Они как раз шли по направлению к концу парка. Я дернул Татьяну за рукав — в сторону входа. Умница, сообразила! Глянув на часы, она сообщила французу, что им лучше вернуться к воротам, где к ним и присоединится ее «близкий друг», о котором вчера шла речь.
Француз пришел в такое возбуждение, словно ему пообещали исполнение его самого заветного желания. Я еще больше насторожился.

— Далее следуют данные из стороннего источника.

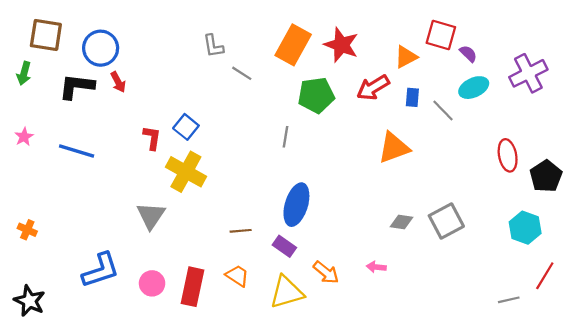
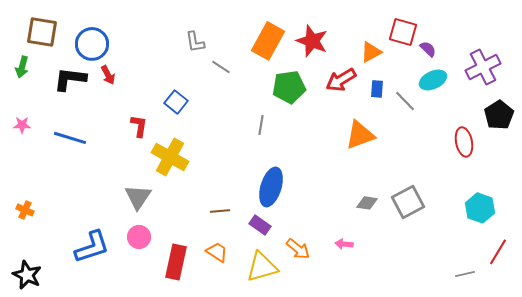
blue square: (186, 127) -> (176, 102), moved
pink star: (24, 137) -> (22, 125), turned 30
black pentagon: (546, 176) -> (499, 115), moved
pink circle: (152, 283) -> (139, 237), moved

Что-то не так давно он хотел с одной Татьяной разговаривать, ему в ней все было интересно. Не может нормальный человек так радоваться перспективе знакомства с неизвестным ему другом малознакомой ему женщины. Ну хорошо, он заметил в ней приятную перемену, предположил, что произошла она под моим влиянием — но ему-то какое дело? Я никак не мог понять, что интересует его в Татьяне — чувствовал только, что есть в этом интересе какие-то подводные течения…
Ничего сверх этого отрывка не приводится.